In Kevin Murphy's "Machine learning: A probabilistic perspective", chapter 3.2, the author demonstrates Bayesian concept learning on an example called "number game": After observing $N$ samples from $\{1,...,100\}$, we want to pick a hypothesis $h$ which best describes the rule that generated the samples. For example "even numbers" or "prime numbers".
The maximum a-posteriori and maximum likelihood estimates are defined as:
$$\hat h_\mathrm{MAP}={\arg\max}_h\ p(\mathcal{D}|h)p(h)={\arg\max}_h[\log p(\mathcal{D}|h)+\log p(h)],$$
$$\hat h_\mathrm{MLE}={\arg\max}_h\ p(\mathcal{D}|h)={\arg\max}_h\log p(\mathcal{D}|h),$$
where $p(h)$ represents the prior probabilities of various hypotheses and the posterior is defined as:
$$p(\mathcal{D}|h)=\Bigg[\frac{1}{|h|}\Bigg]^N,$$
iff $\mathcal{D}\subset h$, i.e., how likely it is that uniform sampling with replacement from the hypothesis $h$ would yield set $\mathcal{D}$. Intuitively it means that the posterior is highest for "smallest" hypotheses. For example, hypotheses "powers of 2" explains observations $\{2,4,8,16,64\}$ better than "even numbers".

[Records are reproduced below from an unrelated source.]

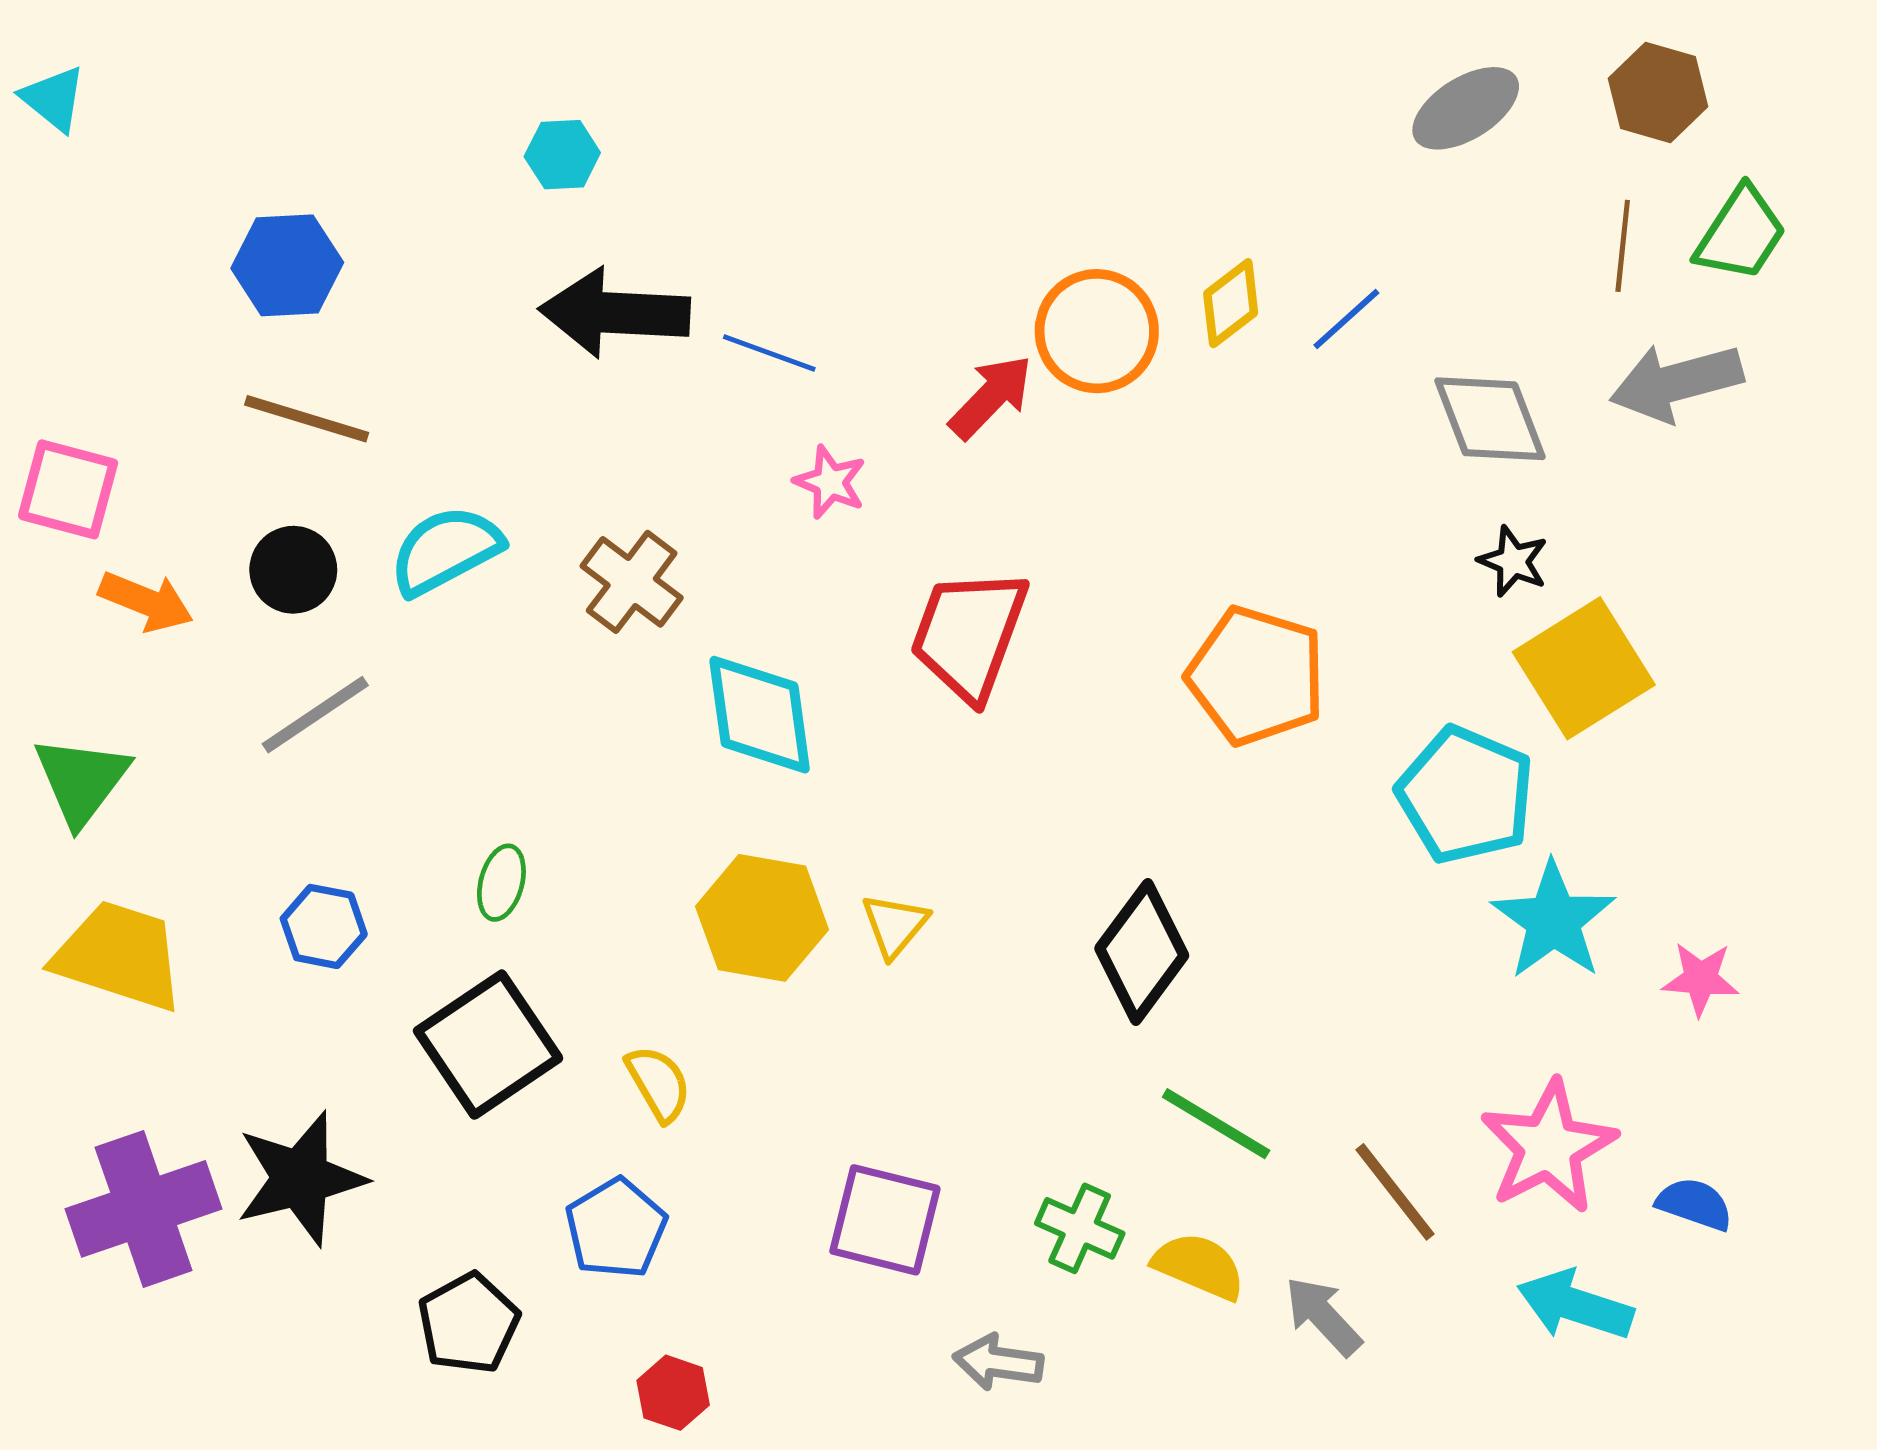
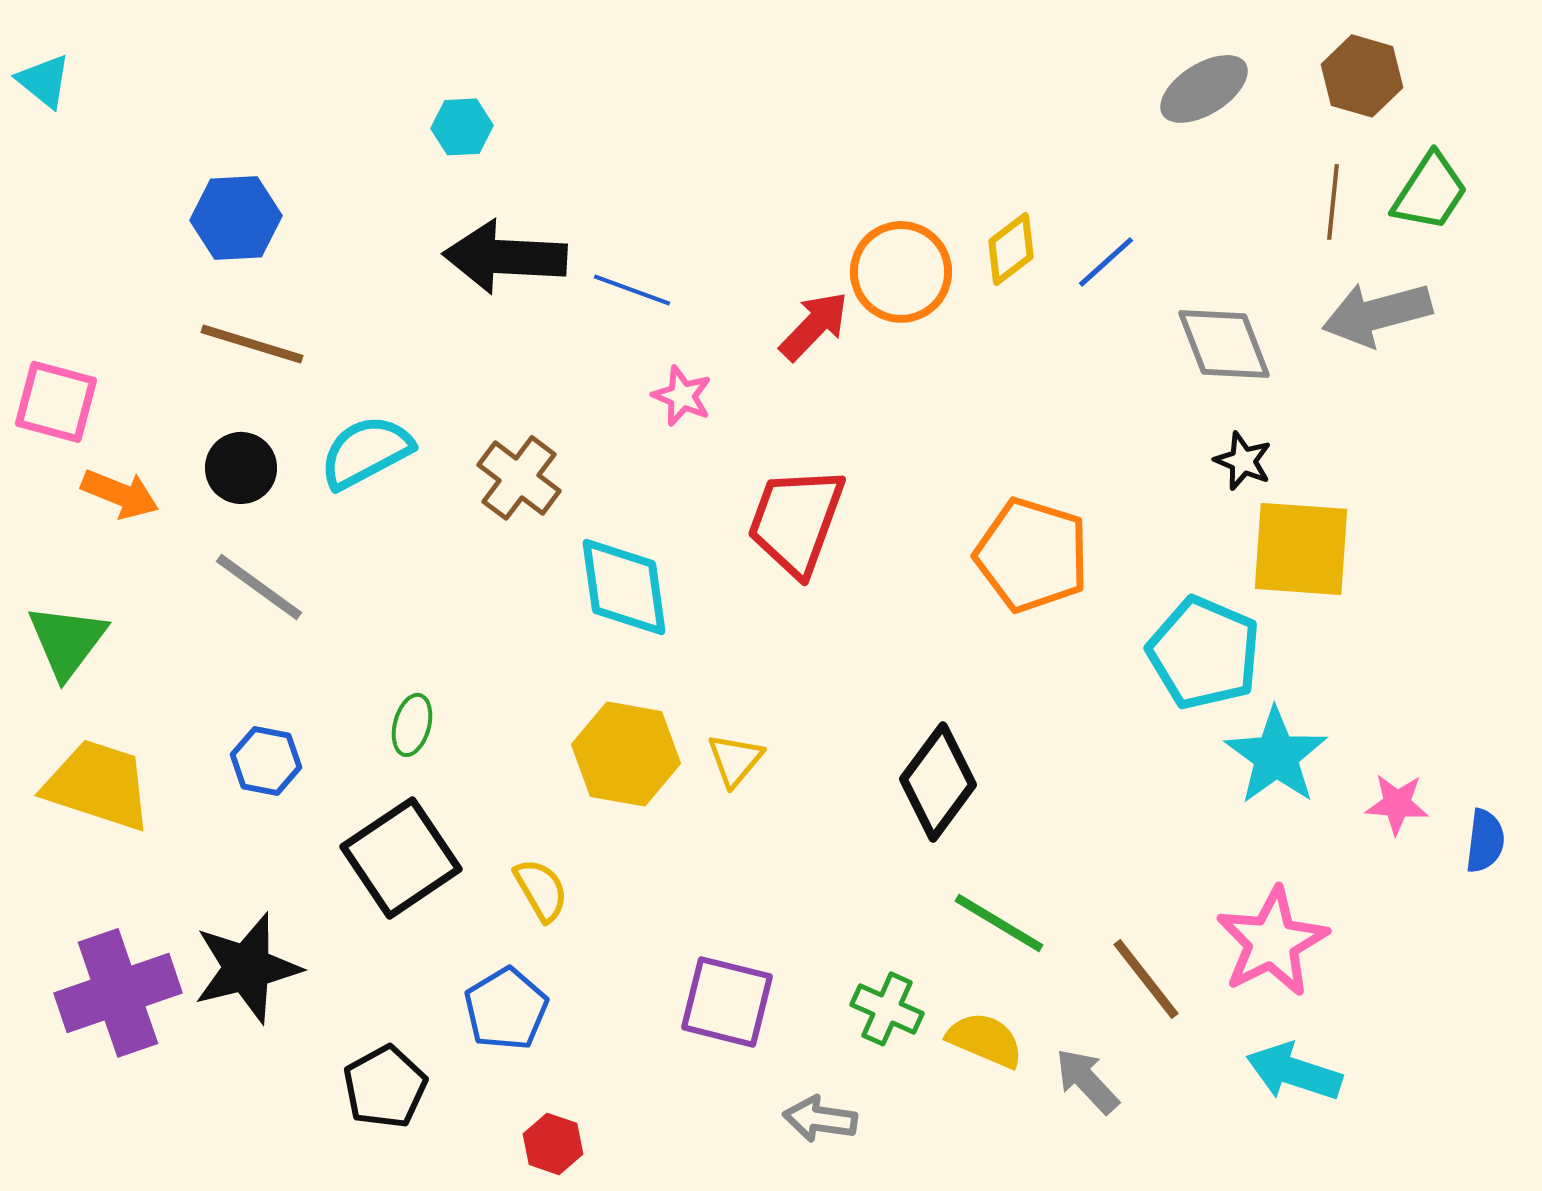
yellow square: (1584, 668) -> (1301, 549), turned 36
gray line: (315, 715) -> (259, 587), turned 70
blue semicircle: (1695, 1204) -> (1485, 841), moved, turned 78

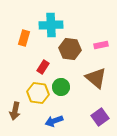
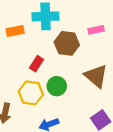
orange rectangle: (24, 38) -> (15, 31), turned 63
pink rectangle: (101, 45) -> (96, 30), moved

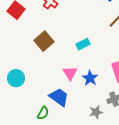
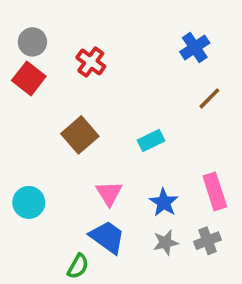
pink triangle: (70, 73) -> (109, 193), moved
gray star: (96, 112) -> (166, 243), moved

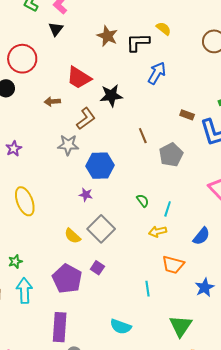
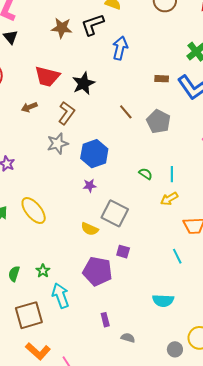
purple rectangle: (60, 327) -> (105, 320), size x0.5

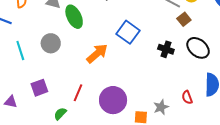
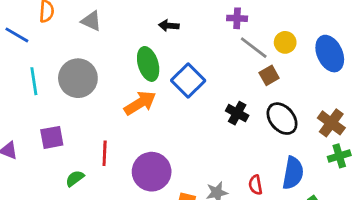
green ellipse: (74, 17) -> (148, 64), moved
gray circle: (51, 43) -> (78, 78), size x1.4
red line: (78, 93) -> (105, 153), turned -30

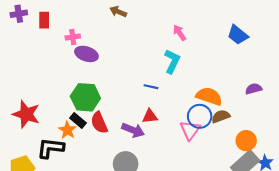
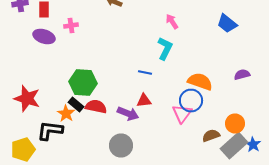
purple ellipse: (86, 54) -> (44, 36), moved
brown semicircle: (221, 116) -> (211, 136), moved
red semicircle: (99, 123) -> (96, 106), turned 125

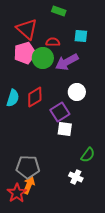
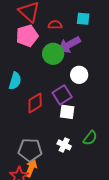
green circle: (43, 58) -> (53, 54), moved
red diamond: (35, 97) -> (35, 103), moved
white cross: (76, 177) -> (64, 145), moved

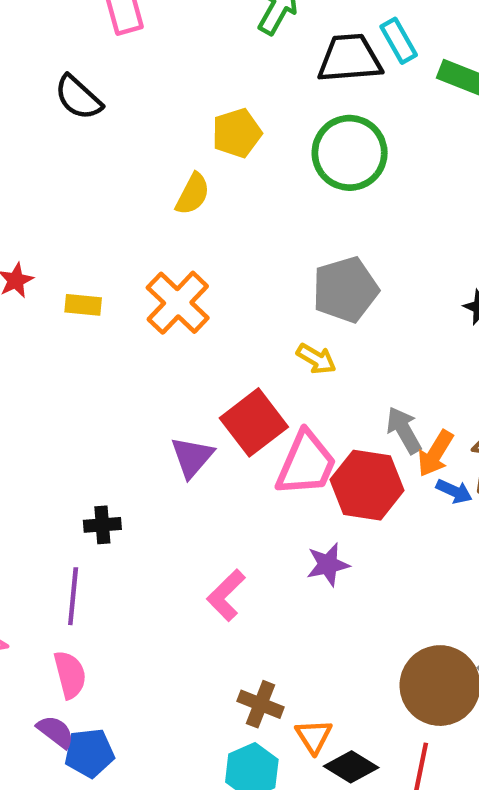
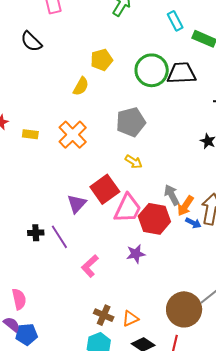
black trapezoid: (350, 58) -> (181, 73), moved
gray pentagon: (345, 290) -> (131, 122), moved
purple line: (73, 596) -> (59, 237), moved, turned -40
orange triangle: (314, 736) -> (130, 319), moved, turned 36

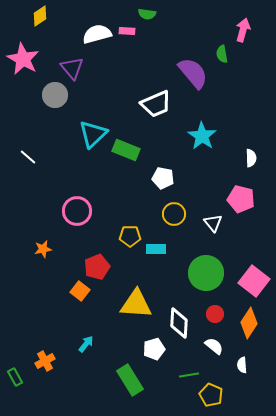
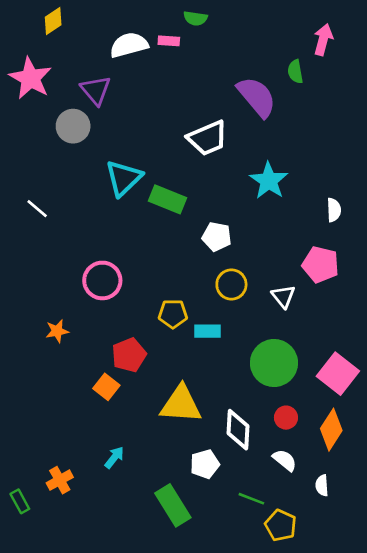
green line: (189, 375) -> (251, 499), turned 30

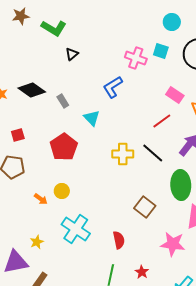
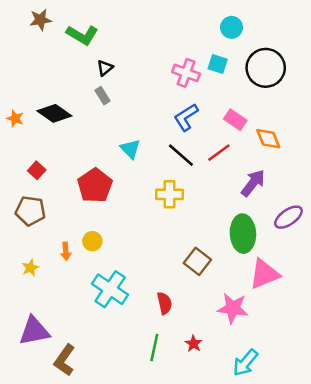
blue L-shape: (113, 87) -> (186, 117), moved
gray rectangle: (63, 101) -> (102, 96), moved
red square: (18, 135) -> (37, 170), turned -32
black line: (153, 153) -> (181, 155), moved
orange arrow: (41, 199) -> (66, 251), turned 48
yellow star: (37, 242) -> (30, 268), moved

All of this is clear. However, I am confused about the following sentence (even though intuitively it makes perfect sense):
Since the likelihood term depends exponentially on $N$, and the prior stays constant, as we get more and more data, the MAP estimate converges towards the maximum likelihood estimate.
It is true that the likelihood depends exponentially on $N$, however, the exponentiated number is in the interval $(0,1)$ and as $N \to \infty$, $x^N \to 0$, so the likelihood should actually vanish.
Why does MAP converge to MLE in this case?